==== Provided data

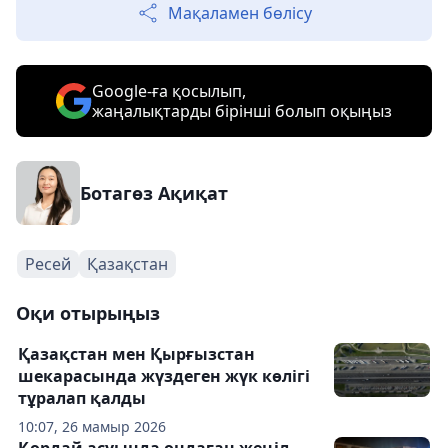
Мақаламен бөлісу
Google-ға қосылып,
жаңалықтарды бірінші болып оқыңыз
Ботагөз Ақиқат
Ресей
Қазақстан
Оқи отырыңыз
Қазақстан мен Қырғызстан
шекарасында жүздеген жүк көлігі
тұралап қалды
10:07, 26 мамыр 2026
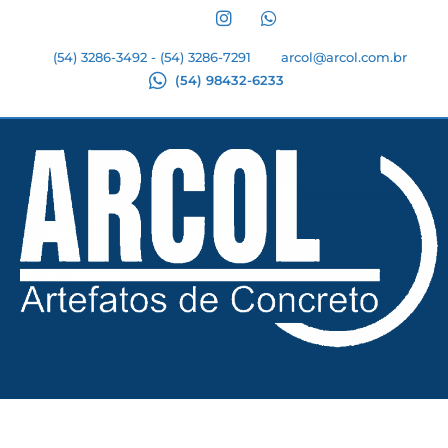
(54) 3286-3492 - (54) 3286-7291
arcol@arcol.com.br
(54) 98432-6233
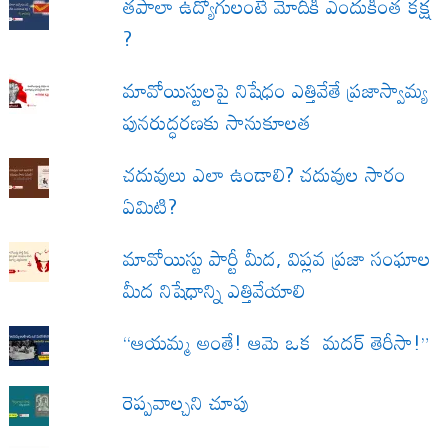
త‌పాలా ఉద్యోగులంటే మోదీకి ఎందుకింత కక్ష
?
మావోయిస్టులపై నిషేధం ఎత్తివేతే ప్రజాస్వామ్య
పునరుద్ధరణకు సానుకూలత
చదువులు ఎలా ఉండాలి? చదువుల సారం
ఏమిటి?
మావోయిస్టు పార్టీ మీద, విప్లవ ప్రజా సంఘాల
మీద నిషేధాన్ని ఎత్తివేయాలి
“ఆయమ్మ అంతే! ఆమె ఒక మదర్ తెరీసా!”
రెప్పవాల్చని చూపు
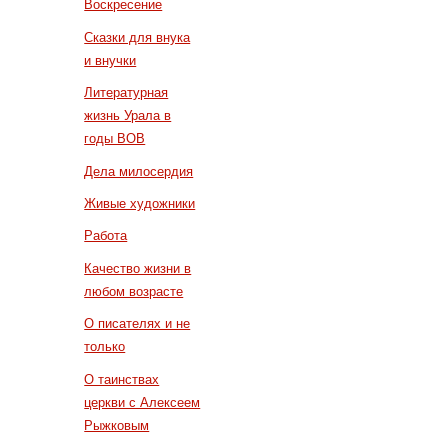
Воскресение
Сказки для внука
и внучки
Литературная
жизнь Урала в
годы ВОВ
Дела милосердия
Живые художники
Работа
Качество жизни в
любом возрасте
О писателях и не
только
О таинствах
церкви с Алексеем
Рыжковым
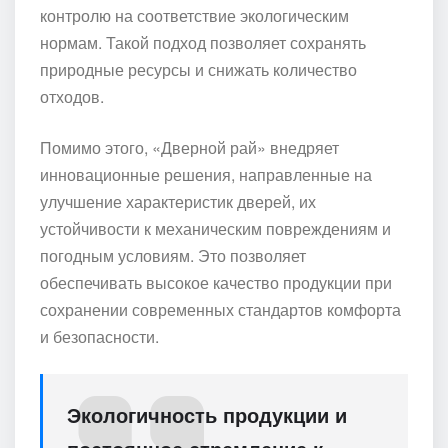
контролю на соответствие экологическим
нормам. Такой подход позволяет сохранять
природные ресурсы и снижать количество
отходов.
Помимо этого, «Дверной рай» внедряет
инновационные решения, направленные на
улучшение характеристик дверей, их
устойчивости к механическим повреждениям и
погодным условиям. Это позволяет
обеспечивать высокое качество продукции при
сохранении современных стандартов комфорта
и безопасности.
Экологичность продукции и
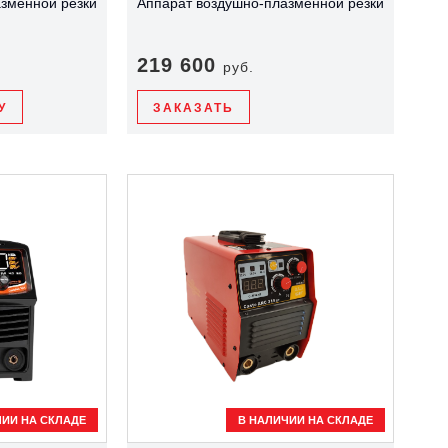
зменной резки
Аппарат воздушно-плазменной резки
219 600
руб.
У
ЗАКАЗАТЬ
ЧИИ НА СКЛАДЕ
В НАЛИЧИИ НА СКЛАДЕ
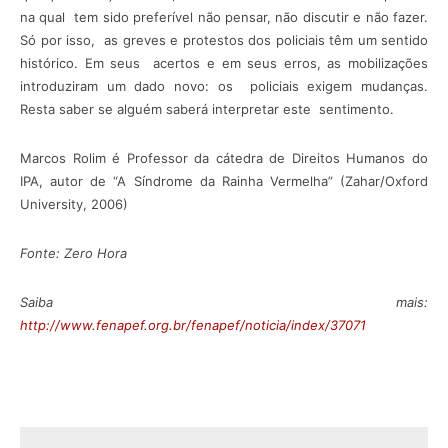
na qual tem sido preferível não pensar, não discutir e não fazer.
Só por isso, as greves e protestos dos policiais têm um sentido
histórico. Em seus acertos e em seus erros, as mobilizações
introduziram um dado novo: os policiais exigem mudanças.
Resta saber se alguém saberá interpretar este sentimento.
Marcos Rolim é Professor da cátedra de Direitos Humanos do
IPA, autor de “A Síndrome da Rainha Vermelha” (Zahar/Oxford
University, 2006)
Fonte: Zero Hora
Saiba mais:
http://www.fenapef.org.br/fenapef/noticia/index/37071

========

◆ **Task objective**:
After identifying the lines above that contain "позволяет", copy each one.

◆ **Response area**:
нормам. Такой подход позволяет сохранять
погодным условиям. Это позволяет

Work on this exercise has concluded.